App Of The Week
David Haywards checks out a superb VoIP solution
Communicate with other gamers, with TeamSpeak
I’ve only recently bought myself a headset. Although I review plenty of them, I’ve never really committed to buying one for my own personal use.
For the last few weekends, my kids and I have been playing some online and LAN games, ranging from the ancient Delta Force – a game that I can actually win at – to the more modern CS:GO, Rainbow Six Siege and the Borderlands trio of games.
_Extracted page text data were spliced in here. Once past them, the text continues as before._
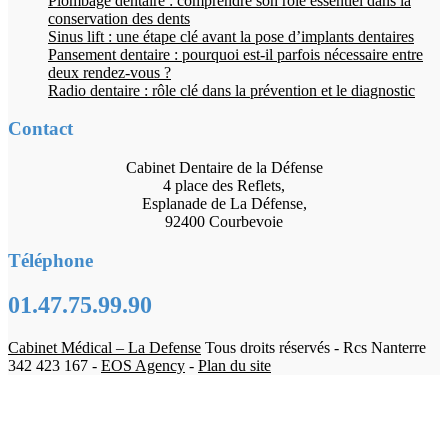
Plombage dentaire : comprendre son rôle essentiel dans la
conservation des dents
Sinus lift : une étape clé avant la pose d’implants dentaires
Pansement dentaire : pourquoi est-il parfois nécessaire entre
deux rendez-vous ?
Radio dentaire : rôle clé dans la prévention et le diagnostic
Contact
Cabinet Dentaire de la Défense
4 place des Reflets,
Esplanade de La Défense,
92400 Courbevoie
Téléphone
01.47.75.99.90
Cabinet Médical – La Defense
Tous droits réservés - Rcs Nanterre
342 423 167 -
EOS Agency
-
Plan du site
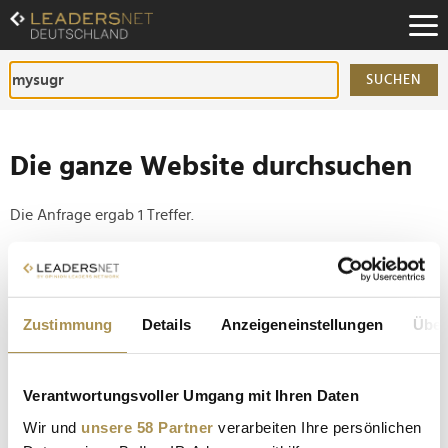
Zum
Inhalt
Zur
Fußzeilen-
SUCHEN
Navigation
Zur
Hauptnavigation
Die ganze Website durchsuchen
Die Anfrage ergab 1 Treffer.
Tipp
Seiten suchen, die genau diese Wortgruppe enthalten:
Zustimmung
Details
Anzeigeneinstellungen
Über
Setzen Sie die gesuchten Wörter zwischen
Anführungszeichen: zb "Vorname Nachname".
Verantwortungsvoller Umgang mit Ihren Daten
Die Top-Meinungsmacher der E-Health-Branche sind
Wir und
unsere 58 Partner
verarbeiten Ihre persönlichen
gekürt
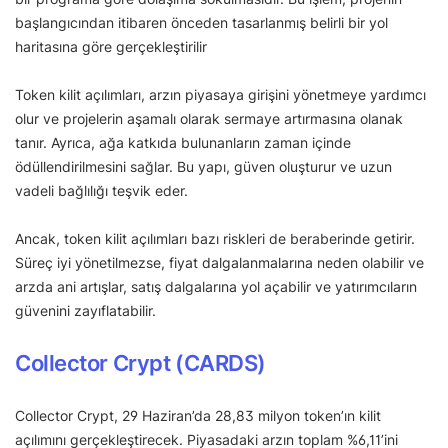
başlangıcından itibaren önceden tasarlanmış belirli bir yol
haritasına göre gerçekleştirilir
Token kilit açılımları, arzın piyasaya girişini yönetmeye yardımcı
olur ve projelerin aşamalı olarak sermaye artırmasına olanak
tanır. Ayrıca, ağa katkıda bulunanların zaman içinde
ödüllendirilmesini sağlar. Bu yapı, güven oluşturur ve uzun
vadeli bağlılığı teşvik eder.
Ancak, token kilit açılımları bazı riskleri de beraberinde getirir.
Süreç iyi yönetilmezse, fiyat dalgalanmalarına neden olabilir ve
arzda ani artışlar, satış dalgalarına yol açabilir ve yatırımcıların
güvenini zayıflatabilir.
Collector Crypt (CARDS)
Collector Crypt, 29 Haziran’da 28,83 milyon token’ın kilit
açılımını gerçekleştirecek. Piyasadaki arzın toplam %6,11’ini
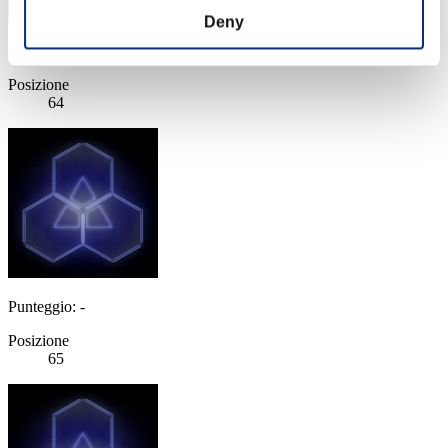
Deny
Punteggio: -
Posizione
64
Punteggio: -
Posizione
65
Both my kids have headsets, something we bought them a while ago to stop them from shouting requests at each other from their bedrooms when playing together on Minecraft. Admittedly, it just ends up with them shouting at each other while on their headsets. So I thought I’d join in, since I don’t want to have to shout from my bedroom.
I didn’t know what they used to communicate with each other while on their headsets, so when my son installed TeamSpeak 3, I was pleasantly surprised.
More Than Just Gaming
I was expecting some minimalistic, pretty basic web-based chat app, but TeamSpeak 3 is quite the opposite.
This is a remarkable tool that allows you to join or create chat servers and channels, with varying permissions and privileges to any of the users who join in the conversation. You can easily, within a few clicks, set up a server channel that can accommodate a couple of users, through to something that can handle hundreds of participants from around the world.
There’s AES encryption, public-private key authentication, Android and iOS versions and even file transfer options available. You can set up a company TeamSpeak server, for example, and allocate different conference rooms under the company name, granting access to the entire staff or just individuals to each separate room.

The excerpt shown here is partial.